14.1 No-U-Turn Sampling (NUTS)

The No-U-Turn Sampler (NUTS) of Hoffman and Gelman (2014) was the first proposed dynamic HMC algorithm. Intuitively, NUTS works by iteratively extending the simulated trajectory until it observes a U-turn of the path turning back on itself. In order to guarantee reversibility, the path is extended both forward and backward in virtual time. Furthermore instead of a single accept/reject choice, the algorithm samples the next point among the set of candidates generated along the path. The algorithm also includes a heuristic for tuning \(\epsilon\).

14.2 NUTS \(\epsilon\) tuning

In general, too large \(\epsilon\) values lead to unstable leapfrog integration while too small \(\epsilon\) leads to wasted computation.

In NUTS, \(\epsilon\) is tuned by first doubling or halving the value to find an \(\epsilon\) that gives Langevin proposal acceptance rate of approximately 0.5.

This initial guess is further optimised during warm-up iterations toward one achieving the desired target acceptance rate, which can be for example 0.8.

14.3 NUTS sampling

The sampling iteration in NUTS differs from HMC in two respects:

The simulated trajectory or path in the Hamiltonian system is extended dynamically both forward and backward until a termination condition designed to detect a U-turn is met.
The next point is sampled from valid alternatives generated during above extension step instead of a single accept/reject choice.

14.3.1 Path extension

The dynamic path extension is illustrated in Fig. 14.1. At step \(j\), the simulation direction (forwards or backwards in time) is chosen randomly and \(2^{j-1}\) leapfrog steps are added to the corresponding end of the path.

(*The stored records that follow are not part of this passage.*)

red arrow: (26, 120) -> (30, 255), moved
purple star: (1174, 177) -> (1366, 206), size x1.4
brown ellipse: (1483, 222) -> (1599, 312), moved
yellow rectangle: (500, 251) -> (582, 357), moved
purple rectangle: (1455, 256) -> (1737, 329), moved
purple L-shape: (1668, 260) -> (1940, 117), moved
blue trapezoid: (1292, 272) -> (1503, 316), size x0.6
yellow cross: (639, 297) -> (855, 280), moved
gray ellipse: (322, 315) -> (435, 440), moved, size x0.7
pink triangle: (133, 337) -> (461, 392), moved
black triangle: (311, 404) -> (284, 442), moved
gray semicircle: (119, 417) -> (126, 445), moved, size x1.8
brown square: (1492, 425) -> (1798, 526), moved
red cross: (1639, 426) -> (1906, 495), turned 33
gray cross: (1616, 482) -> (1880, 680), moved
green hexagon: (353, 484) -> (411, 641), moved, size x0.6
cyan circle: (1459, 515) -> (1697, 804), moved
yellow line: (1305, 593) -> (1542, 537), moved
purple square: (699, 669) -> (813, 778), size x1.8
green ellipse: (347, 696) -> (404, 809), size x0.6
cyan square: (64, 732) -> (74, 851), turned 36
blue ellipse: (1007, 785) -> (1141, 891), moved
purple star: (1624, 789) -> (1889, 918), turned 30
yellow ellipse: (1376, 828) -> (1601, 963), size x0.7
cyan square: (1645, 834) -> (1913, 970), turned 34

The evaluated states are stored in a binary search tree as illustrated in Fig. 14.1. This extension of the path both forward and backward is necessary to guarantee the reversibility of the process.

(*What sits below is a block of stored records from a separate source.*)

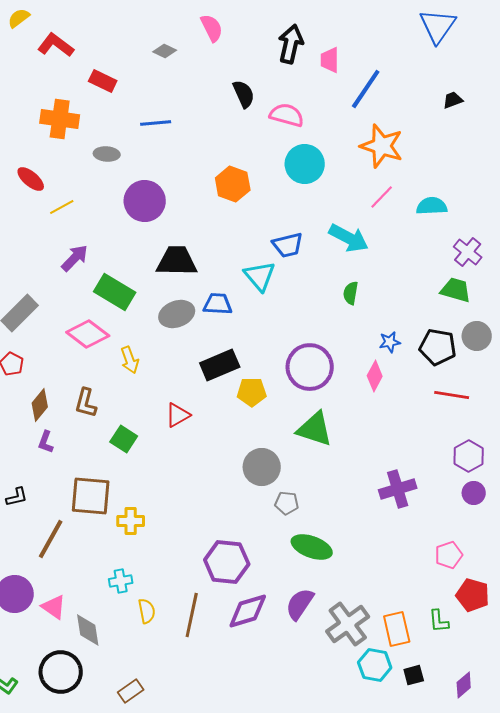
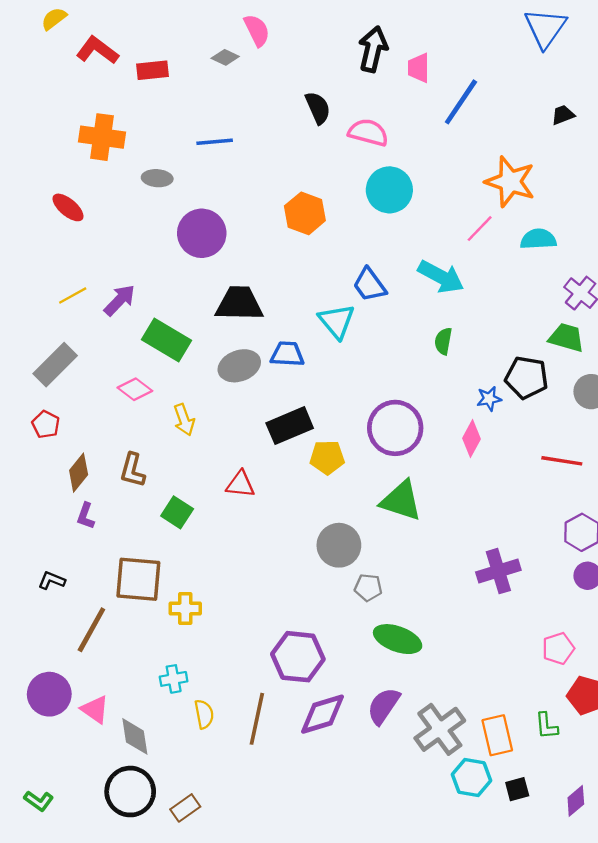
pink semicircle: (212, 28) -> (257, 30), moved
red rectangle: (103, 81) -> (152, 70), moved, turned -32
orange star: (382, 146) -> (510, 182), moved
yellow line: (62, 207) -> (73, 295), moved
blue trapezoid: (288, 245) -> (369, 285), turned 68
pink diamond: (88, 334) -> (135, 389), size x0.7
black pentagon: (438, 347) -> (527, 378), moved
red triangle: (178, 415) -> (240, 484), turned 36
black L-shape: (17, 497) -> (52, 580), turned -145
black circle: (61, 672) -> (130, 792), moved

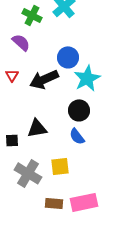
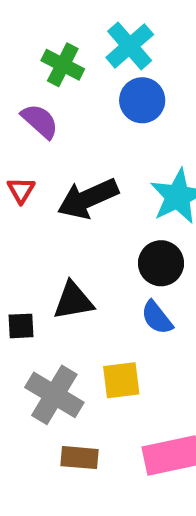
blue circle: (68, 57) -> (142, 100), moved
brown rectangle: (54, 203) -> (80, 458), moved

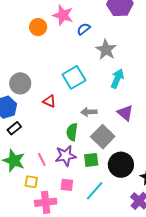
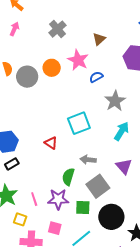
gray circle: (20, 83) -> (27, 77), moved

Figure 14.1: NUTS path extension. (Figure from Hoffman and Gelman, 2014.)

The extension process will continue until a termination condition designed to detect a U-turn is met. The condition is based on comparing the current proposal \(\tilde{\mathbf{\theta}}\) and the starting point or initial value \(\mathbf{\theta}\). Looking at the derivative of the squared distance between these points, we can find \[ \frac{\,\mathrm{d}}{\,\mathrm{d} t} \frac{(\tilde{\mathbf{\theta}} - \mathbf{\theta}) \cdot (\tilde{\mathbf{\theta}} - \mathbf{\theta})}{2} = (\tilde{\mathbf{\theta}} - \mathbf{\theta}) \cdot \frac{\,\mathrm{d}}{\,\mathrm{d} t}(\tilde{\mathbf{\theta}} - \mathbf{\theta}) = (\tilde{\mathbf{\theta}} - \mathbf{\theta}) \cdot \tilde{\mathbf{r}}, \] where \(\tilde{\mathbf{r}}\) is the current momentum.

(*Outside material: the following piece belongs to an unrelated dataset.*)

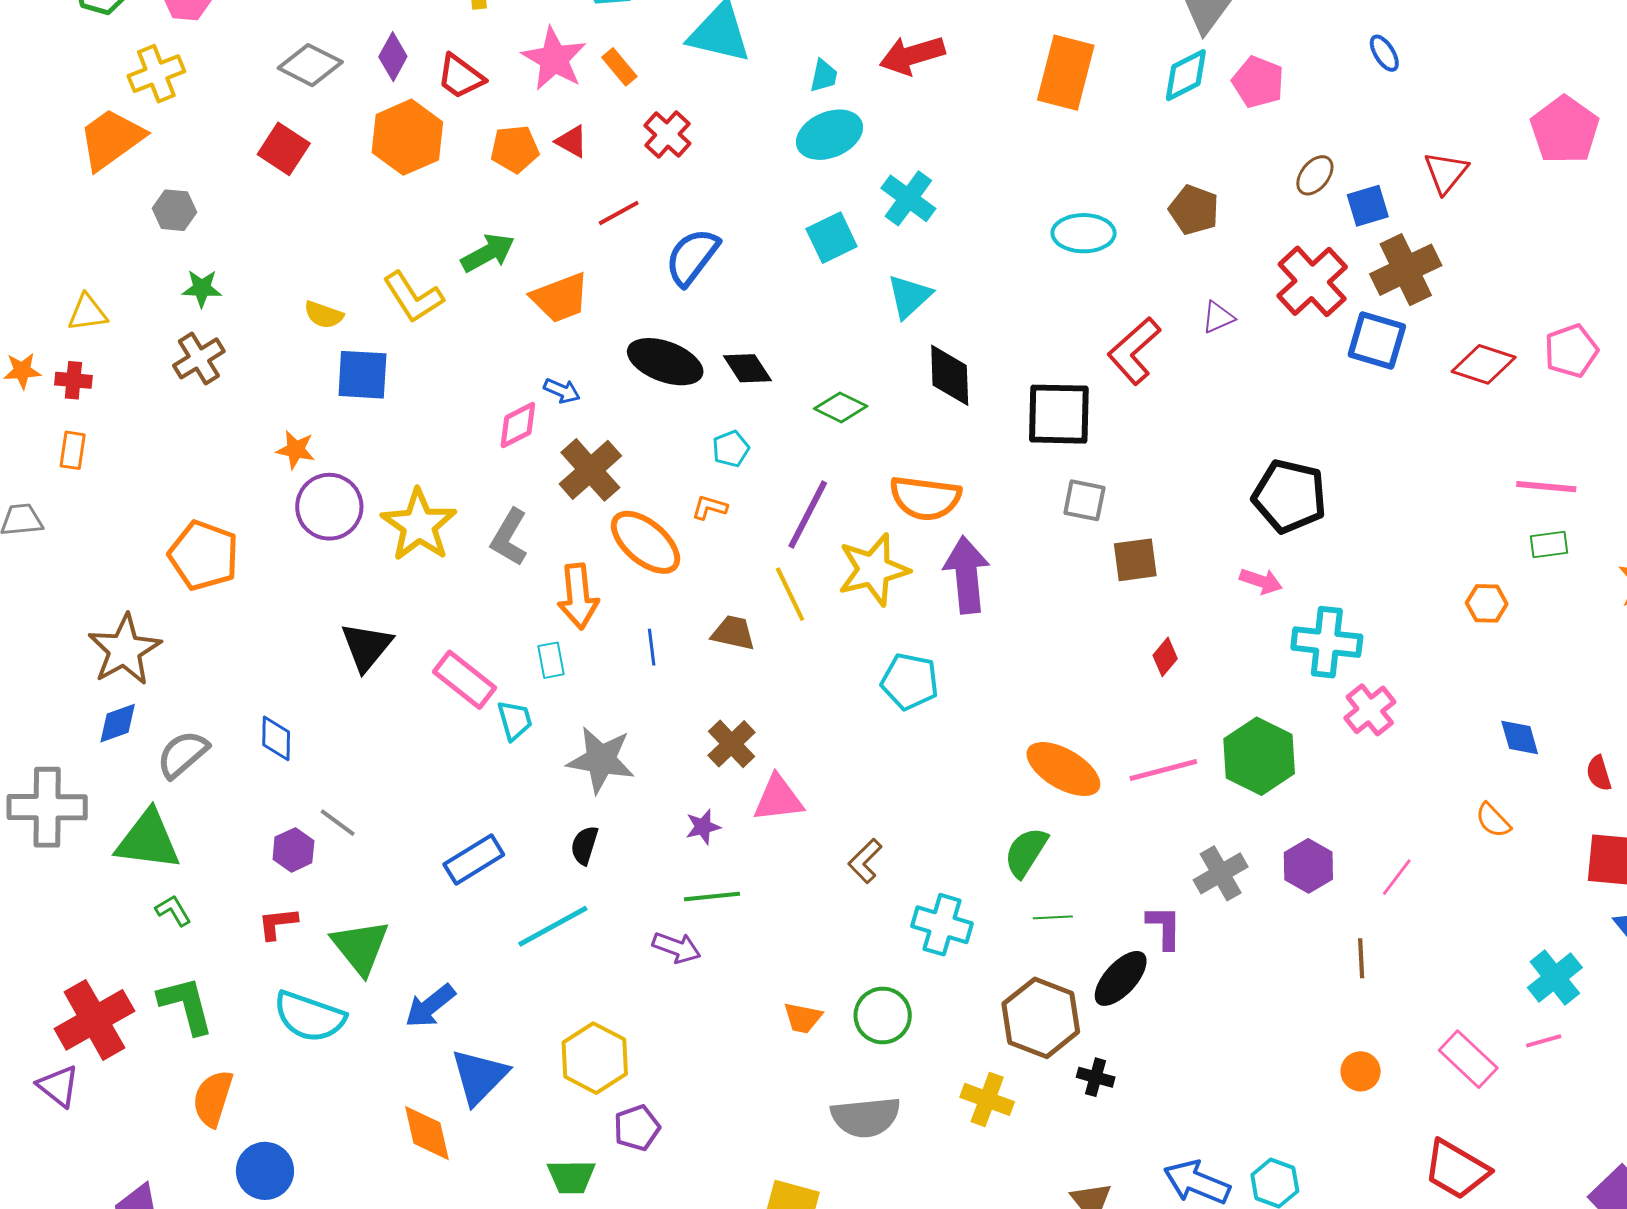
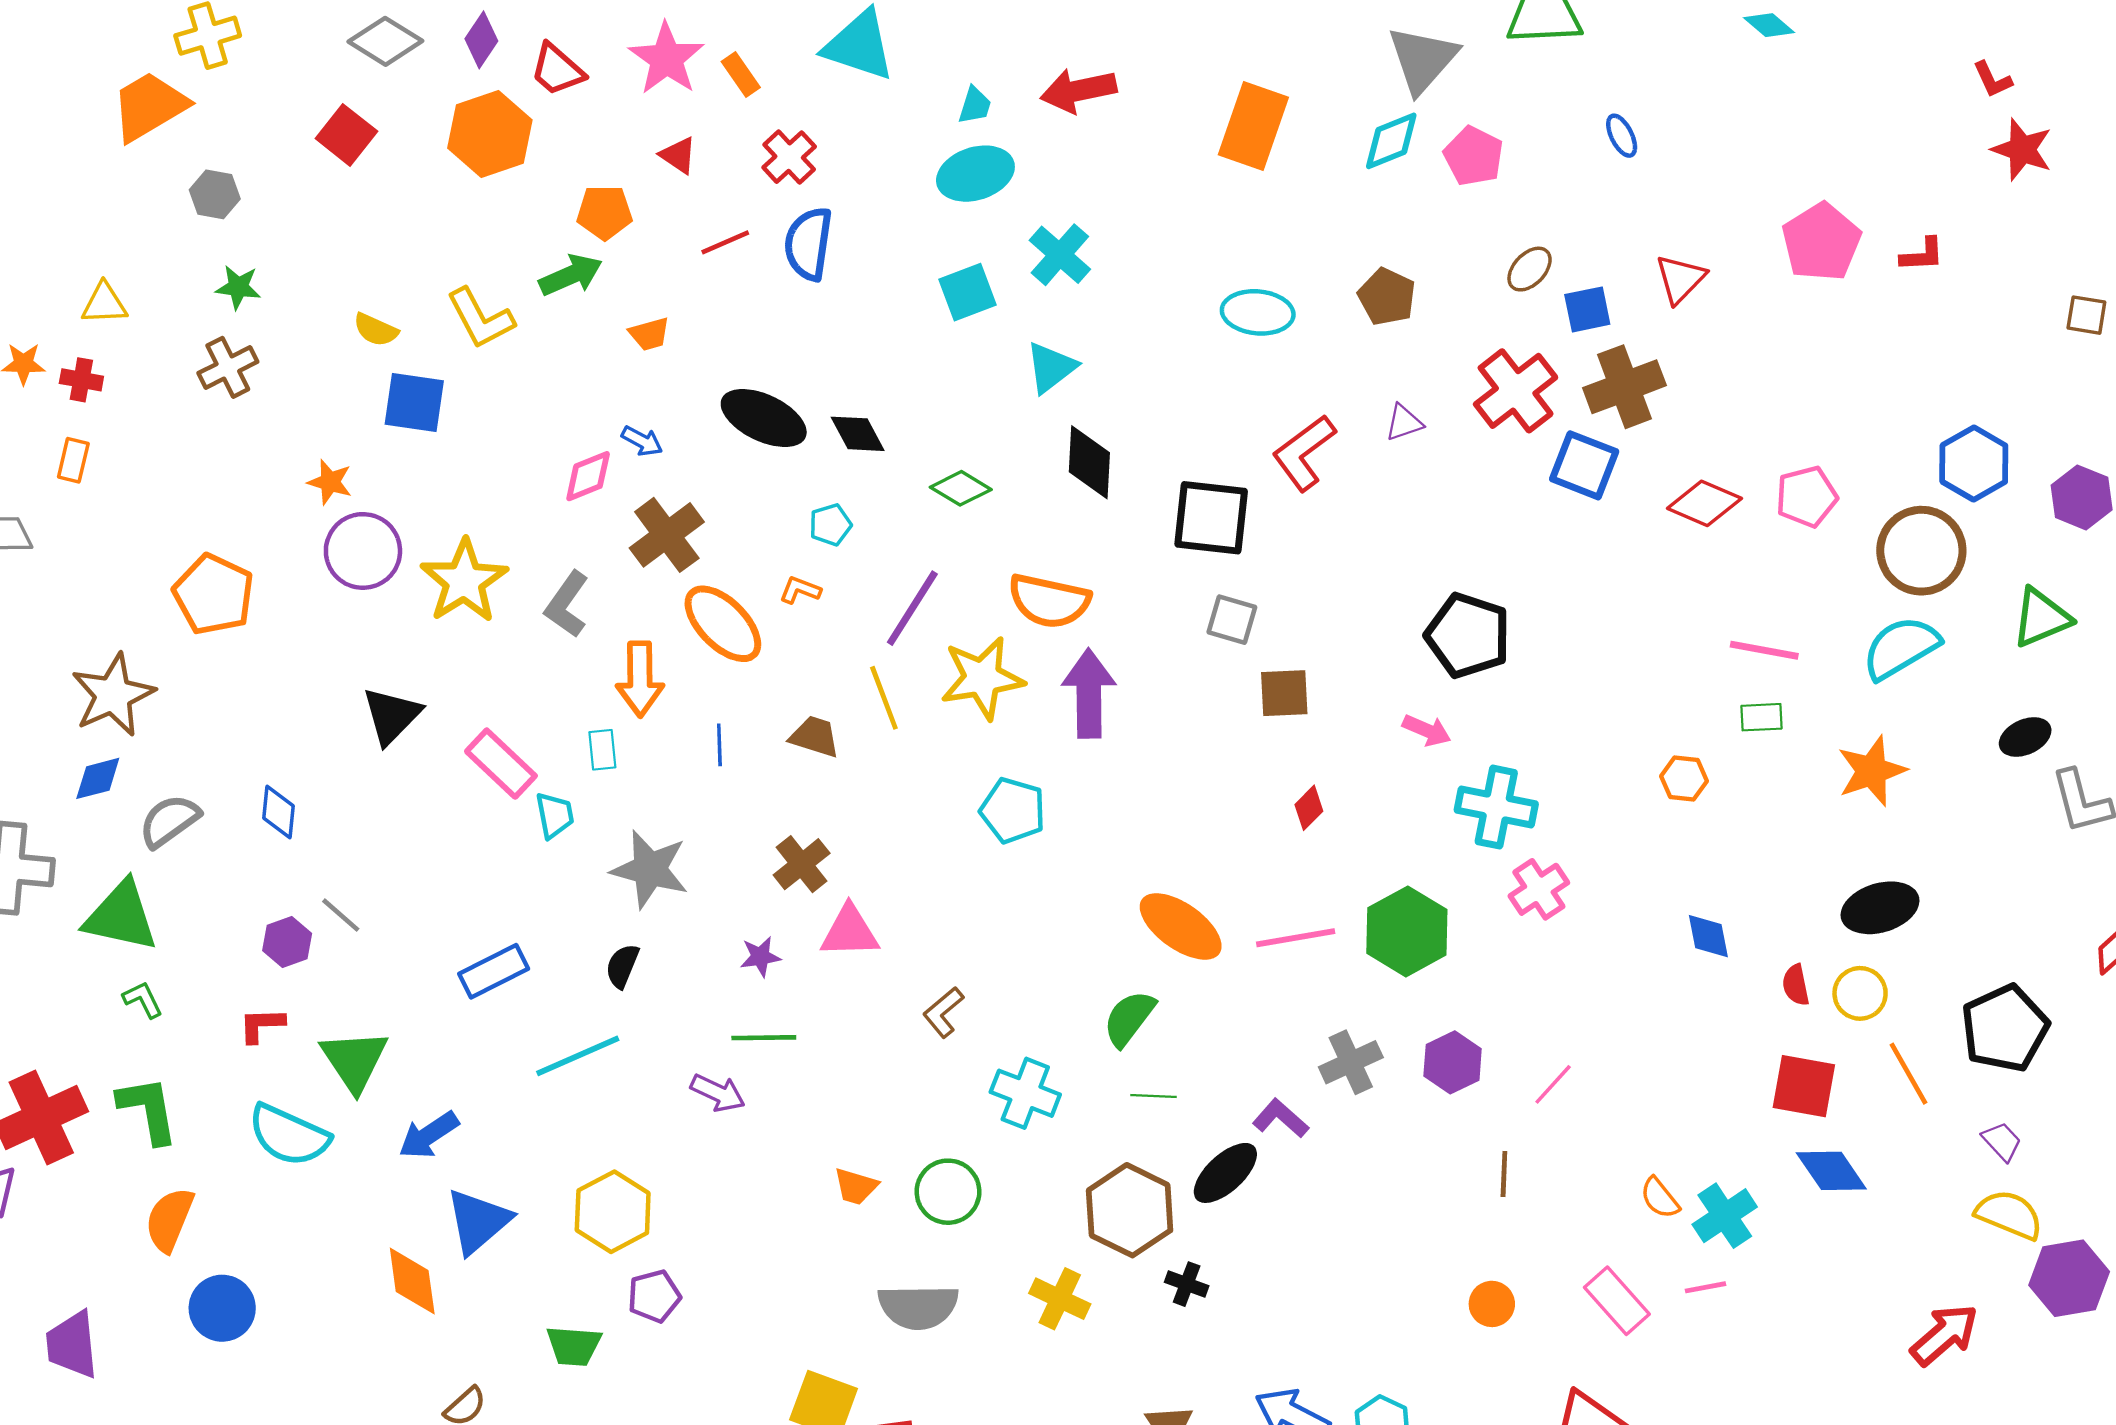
orange pentagon: (515, 149) -> (604, 212), moved
blue semicircle: (692, 257) -> (808, 244), moved, turned -34
orange trapezoid: (560, 298) -> (649, 334), size x0.6
orange semicircle: (1493, 820) -> (1660, 1198), moved
purple L-shape: (1164, 927) -> (1281, 1118), turned -54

Monitoring when the last quantity becomes negative will tell when the distance starts to decrease, i.e. the simulation has turned back toward the starting point. An example of the termination criterion is illustrated by the arrows at the end of the trajectory in Fig. 14.2.

Figure 14.2: NUTS trajectory termination and sample selection. (Figure from Hoffman and Gelman, 2014.)

14.3.2 Sample selection

The other important innovation in NUTS is the selection of the next sample. This procedure needs to be designed carefully to ensure that the resulting sampler satisfies the detailed balance. Because the process does not use Metropolis-Hastings acceptance checks, this needs to be checked and proven separately.

The original NUTS algorithm of Hoffman and Gelman (2014) was based on a method known as slice sampling. In this context, it effectively involves first sampling a rejection energy threshold \[ u \sim \mathrm{Uniform}(0, \exp(- H(\mathbf{\theta}, \mathbf{r}))). \]

To understand the meaning of \(u\), we can take the Metropolis-Hastings acceptance probability for HMC \[ \log a = H(\mathbf{\theta}, \mathbf{r}) - H(\mathbf{\theta}', \mathbf{r}'). \] As usual, the corresponding acceptance check can be realised by simulating \(v \sim \mathrm{Uniform}(0, 1)\) and testing if \[ \log v < H(\mathbf{\theta}, \mathbf{r}) - H(\mathbf{\theta}', \mathbf{r}'). \] By rearranging and exponentiating, this can be formulated equivalently as \[ v \exp(- H(\mathbf{\theta}, \mathbf{r})) < \exp(- H(\mathbf{\theta}', \mathbf{r}')). \] Clearly the LHS of the equation is equivalent to \(u\), meaning the proposal would be accepted if and only if \[ u < \exp(- H(\mathbf{\theta}', \mathbf{r}')).\]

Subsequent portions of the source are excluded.